WHAT IS NEEDED:
From the data below, copy exactly the lines that lie between the one holding "Leuk om te lezen dit he" and the one holding "почтовых проблем.", including both, and nothing more.

↓↓↓

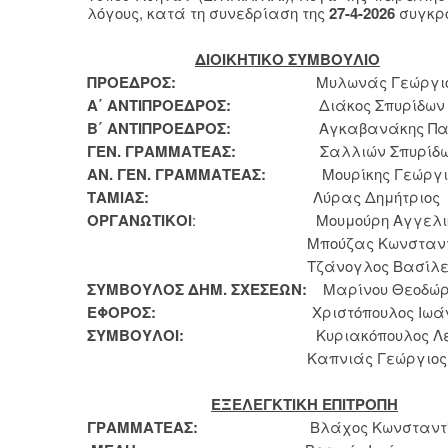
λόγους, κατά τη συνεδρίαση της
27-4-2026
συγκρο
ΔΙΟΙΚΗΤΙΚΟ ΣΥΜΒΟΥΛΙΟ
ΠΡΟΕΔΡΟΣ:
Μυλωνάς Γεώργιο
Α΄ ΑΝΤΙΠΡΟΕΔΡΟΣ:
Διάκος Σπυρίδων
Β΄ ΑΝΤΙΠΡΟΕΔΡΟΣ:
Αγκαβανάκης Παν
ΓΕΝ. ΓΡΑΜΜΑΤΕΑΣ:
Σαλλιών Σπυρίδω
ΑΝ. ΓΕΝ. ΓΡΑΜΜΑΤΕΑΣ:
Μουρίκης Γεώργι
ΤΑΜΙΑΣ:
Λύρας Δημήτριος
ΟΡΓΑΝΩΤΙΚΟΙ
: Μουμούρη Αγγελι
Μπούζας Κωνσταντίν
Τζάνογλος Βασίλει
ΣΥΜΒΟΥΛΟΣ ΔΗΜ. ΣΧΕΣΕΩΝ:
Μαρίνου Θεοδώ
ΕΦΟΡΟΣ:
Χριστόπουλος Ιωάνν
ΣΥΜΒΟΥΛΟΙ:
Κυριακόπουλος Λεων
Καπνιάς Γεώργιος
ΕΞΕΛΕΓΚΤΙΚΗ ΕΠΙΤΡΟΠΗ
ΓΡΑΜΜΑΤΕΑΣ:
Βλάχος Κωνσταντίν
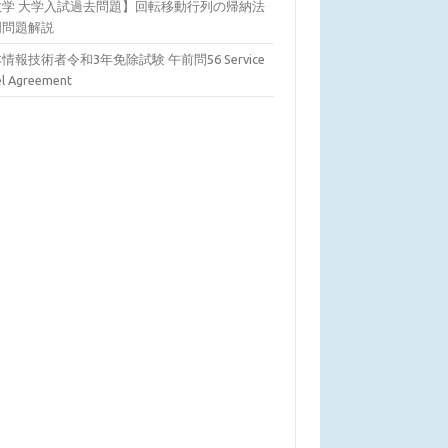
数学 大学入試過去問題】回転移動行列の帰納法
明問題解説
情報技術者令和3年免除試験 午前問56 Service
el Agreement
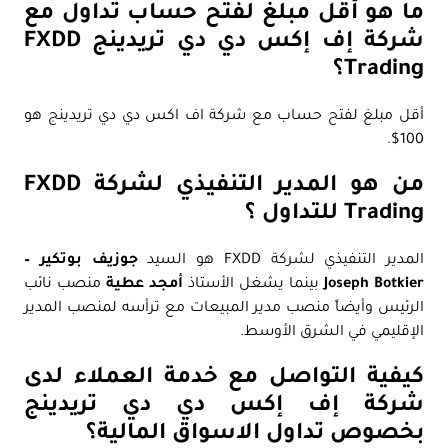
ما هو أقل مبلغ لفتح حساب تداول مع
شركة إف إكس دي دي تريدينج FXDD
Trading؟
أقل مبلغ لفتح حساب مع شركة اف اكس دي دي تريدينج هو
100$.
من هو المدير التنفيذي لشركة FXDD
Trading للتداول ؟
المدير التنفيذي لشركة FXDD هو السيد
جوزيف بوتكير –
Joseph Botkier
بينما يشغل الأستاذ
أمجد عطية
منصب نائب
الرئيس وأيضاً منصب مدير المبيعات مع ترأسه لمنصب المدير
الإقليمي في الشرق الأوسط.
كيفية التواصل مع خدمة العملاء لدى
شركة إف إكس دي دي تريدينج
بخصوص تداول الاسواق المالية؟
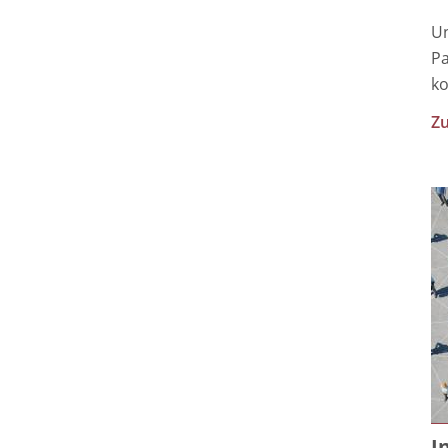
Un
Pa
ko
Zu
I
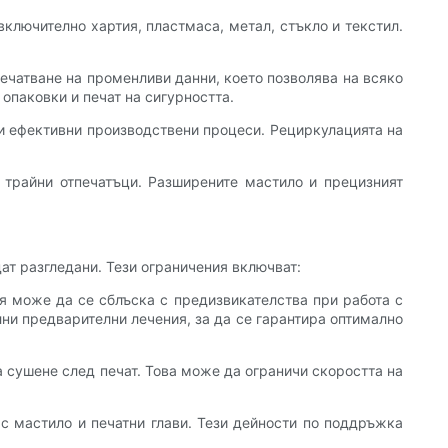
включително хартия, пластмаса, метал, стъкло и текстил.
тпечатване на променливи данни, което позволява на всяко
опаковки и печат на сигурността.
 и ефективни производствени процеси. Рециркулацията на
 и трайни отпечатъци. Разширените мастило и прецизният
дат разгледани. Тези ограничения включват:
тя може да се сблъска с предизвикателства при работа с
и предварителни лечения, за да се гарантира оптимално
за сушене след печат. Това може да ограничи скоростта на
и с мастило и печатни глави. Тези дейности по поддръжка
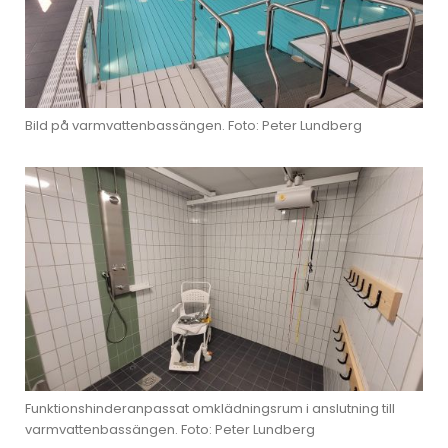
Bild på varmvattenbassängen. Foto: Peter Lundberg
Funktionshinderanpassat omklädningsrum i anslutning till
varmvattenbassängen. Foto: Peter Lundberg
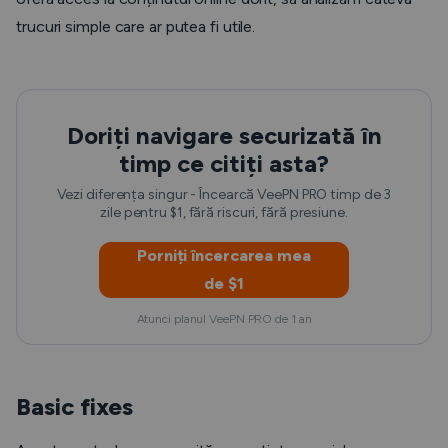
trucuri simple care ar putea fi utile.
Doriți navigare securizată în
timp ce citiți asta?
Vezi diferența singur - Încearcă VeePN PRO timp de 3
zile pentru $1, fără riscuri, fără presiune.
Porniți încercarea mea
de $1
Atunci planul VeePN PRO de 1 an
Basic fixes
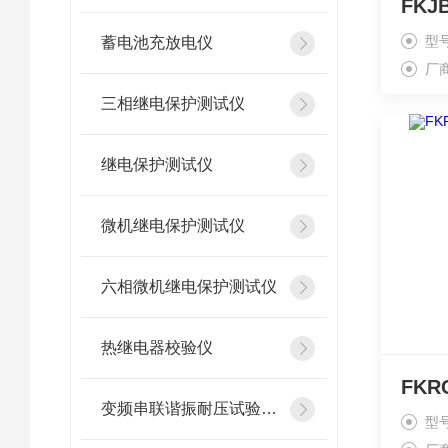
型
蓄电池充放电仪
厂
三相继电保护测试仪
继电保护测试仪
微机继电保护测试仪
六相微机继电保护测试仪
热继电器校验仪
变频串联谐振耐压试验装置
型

↑↑↑
↓↓↓

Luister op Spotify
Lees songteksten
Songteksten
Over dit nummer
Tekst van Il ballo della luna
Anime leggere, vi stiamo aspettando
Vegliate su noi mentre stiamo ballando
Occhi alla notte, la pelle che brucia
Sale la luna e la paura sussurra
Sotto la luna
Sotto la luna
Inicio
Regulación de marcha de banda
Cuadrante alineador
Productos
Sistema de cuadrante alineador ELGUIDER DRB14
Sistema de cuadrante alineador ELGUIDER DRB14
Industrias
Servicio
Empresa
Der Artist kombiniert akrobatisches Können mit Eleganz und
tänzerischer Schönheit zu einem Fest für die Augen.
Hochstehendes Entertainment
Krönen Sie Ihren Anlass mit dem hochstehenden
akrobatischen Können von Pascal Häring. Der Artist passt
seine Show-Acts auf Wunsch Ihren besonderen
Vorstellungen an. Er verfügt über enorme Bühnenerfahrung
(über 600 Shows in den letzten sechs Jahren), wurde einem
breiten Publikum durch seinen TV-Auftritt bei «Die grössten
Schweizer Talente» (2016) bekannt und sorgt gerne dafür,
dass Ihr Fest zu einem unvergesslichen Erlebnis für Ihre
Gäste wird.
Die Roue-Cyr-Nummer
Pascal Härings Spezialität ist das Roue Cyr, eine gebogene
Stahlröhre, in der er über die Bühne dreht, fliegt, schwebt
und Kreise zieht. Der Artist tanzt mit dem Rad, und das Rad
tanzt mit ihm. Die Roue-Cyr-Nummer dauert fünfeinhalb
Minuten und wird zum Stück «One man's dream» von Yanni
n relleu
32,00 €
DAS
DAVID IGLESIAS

↑↑↑
↓↓↓

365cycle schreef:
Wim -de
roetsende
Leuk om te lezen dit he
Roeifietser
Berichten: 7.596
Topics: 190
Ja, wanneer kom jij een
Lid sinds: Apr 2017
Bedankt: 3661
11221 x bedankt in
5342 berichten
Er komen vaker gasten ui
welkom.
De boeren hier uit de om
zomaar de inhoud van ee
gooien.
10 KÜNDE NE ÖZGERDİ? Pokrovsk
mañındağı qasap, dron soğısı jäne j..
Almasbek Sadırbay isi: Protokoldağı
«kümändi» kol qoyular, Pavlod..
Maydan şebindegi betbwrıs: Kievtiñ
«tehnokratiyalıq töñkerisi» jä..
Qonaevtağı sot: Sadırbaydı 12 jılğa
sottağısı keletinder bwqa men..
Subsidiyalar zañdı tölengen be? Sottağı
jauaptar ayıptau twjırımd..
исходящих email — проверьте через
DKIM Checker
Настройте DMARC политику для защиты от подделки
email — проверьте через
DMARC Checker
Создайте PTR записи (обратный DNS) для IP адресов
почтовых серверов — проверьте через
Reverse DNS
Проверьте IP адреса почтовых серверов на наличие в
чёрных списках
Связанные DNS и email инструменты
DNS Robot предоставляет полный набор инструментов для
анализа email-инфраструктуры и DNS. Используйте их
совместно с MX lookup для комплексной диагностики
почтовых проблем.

↑↑↑

TASK RESULT:
Leuk om te lezen dit he
Roeifietser
Berichten: 7.596
Topics: 190
Ja, wanneer kom jij een
Lid sinds: Apr 2017
Bedankt: 3661
11221 x bedankt in
5342 berichten
Er komen vaker gasten ui
welkom.
De boeren hier uit de om
zomaar de inhoud van ee
gooien.
10 KÜNDE NE ÖZGERDİ? Pokrovsk
mañındağı qasap, dron soğısı jäne j..
Almasbek Sadırbay isi: Protokoldağı
«kümändi» kol qoyular, Pavlod..
Maydan şebindegi betbwrıs: Kievtiñ
«tehnokratiyalıq töñkerisi» jä..
Qonaevtağı sot: Sadırbaydı 12 jılğa
sottağısı keletinder bwqa men..
Subsidiyalar zañdı tölengen be? Sottağı
jauaptar ayıptau twjırımd..
исходящих email — проверьте через
DKIM Checker
Настройте DMARC политику для защиты от подделки
email — проверьте через
DMARC Checker
Создайте PTR записи (обратный DNS) для IP адресов
почтовых серверов — проверьте через
Reverse DNS
Проверьте IP адреса почтовых серверов на наличие в
чёрных списках
Связанные DNS и email инструменты
DNS Robot предоставляет полный набор инструментов для
анализа email-инфраструктуры и DNS. Используйте их
совместно с MX lookup для комплексной диагностики
почтовых проблем.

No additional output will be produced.